Artur Gomes – Revisitando Quintana: você acha que depois dessa crise virótica pandêmica, quem passará e quem passarinho?
Herbert Emanuel – Se não mudarmos radicalmente nossa maneira de viver neste mundo, se não reinventarmos outros modos de existência – não patriarcal- falocrático-especicista- eurocêntrico-neocolonial-necroliberal-capitalista -, todos passaremos e não haverá nem passarinhos pra cantar a história humana e não-humana deste belo planeta chamado Terra.
Artur Gomes – Escrevendo sobre o livro Pátria A(r)mada, o poeta e jornalista Ademir Assunção, afirma que cada poeta tem a sua tribo, de onde ele traz as suas referências. Você de onde vem, qual é a sua tribo?
Herbert Emanuel – Sou um mundano, do mundo, pertenço a tribos nômades, dos confins do Amapá, da Amazônia aos topos da África. Mas um poema meu talvez responda melhor à tua pergunta:
de algum lugar
tudo a partir de um apelo vermelho do corpo
e a necessidade de passar o tempo fora dos trilhos
ouvir mais e falar menos
é o que os meus olhos me pedem agora
uma canção anterior a tudo convém
águas calmas, mas também flash
de ruídos em minhas pálpebras
o branco silêncio das planícies
mas também as densas entranhas
desta floresta de vozes
triunfos da alegria, mas também
palavra derrotada, línguas em ruínas
o que digo vem da terra
o que repito vem do mar
uma voz anterior à palavra me saúda
eu sou quem sou, animal, nu
com ossos, sons e membranas
meu corpo imerso em argila
é fogo, é água vermelha
é barro deste rio que abandono
mas que insiste em permanecer comigo
à deriva, dentro e acima de mim,
até onde vou
até onde sou
Artur Gomes – Nos dias atuais o que é ser um poeta, militante de poesia?

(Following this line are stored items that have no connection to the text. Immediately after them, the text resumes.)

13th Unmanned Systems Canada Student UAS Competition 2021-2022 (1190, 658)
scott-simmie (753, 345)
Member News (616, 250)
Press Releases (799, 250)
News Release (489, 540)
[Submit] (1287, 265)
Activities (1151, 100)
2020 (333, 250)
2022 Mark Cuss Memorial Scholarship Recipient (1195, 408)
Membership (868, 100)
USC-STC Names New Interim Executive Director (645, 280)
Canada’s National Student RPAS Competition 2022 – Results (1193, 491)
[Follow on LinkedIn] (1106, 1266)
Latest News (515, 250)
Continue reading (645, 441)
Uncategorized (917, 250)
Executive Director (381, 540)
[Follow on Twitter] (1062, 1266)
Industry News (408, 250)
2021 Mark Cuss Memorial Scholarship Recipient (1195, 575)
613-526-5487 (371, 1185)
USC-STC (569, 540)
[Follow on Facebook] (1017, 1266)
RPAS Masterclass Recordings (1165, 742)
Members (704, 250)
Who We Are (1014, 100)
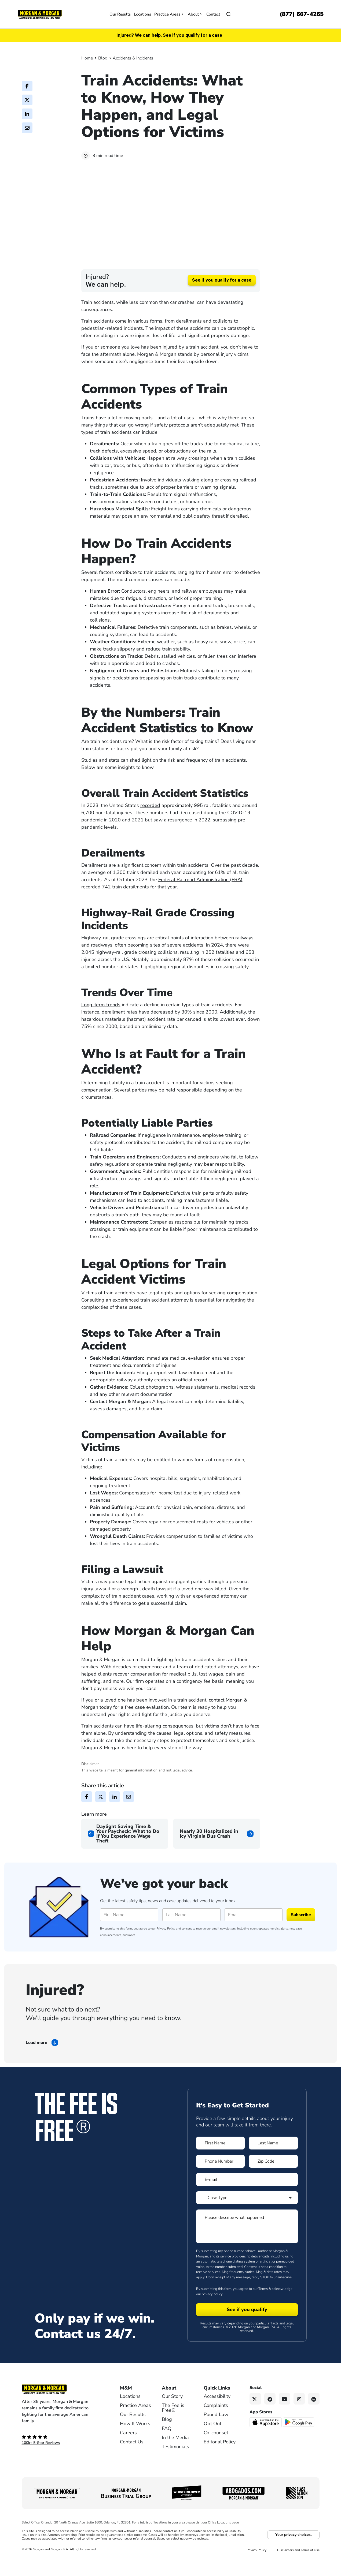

Herbert Emanuel – Penso que outro poema meu também responda à tua pergunta:
mira bem
no centro
e dispara
a bala
da palavra
o som
que reverbera
dentro
sangue espesso
na página
Vivemos tempos sombrios. A poesia tem de se tornar uma voz, um clamor para o incêndio e a insurreição, com alegria e cólera ao mesmo tempo.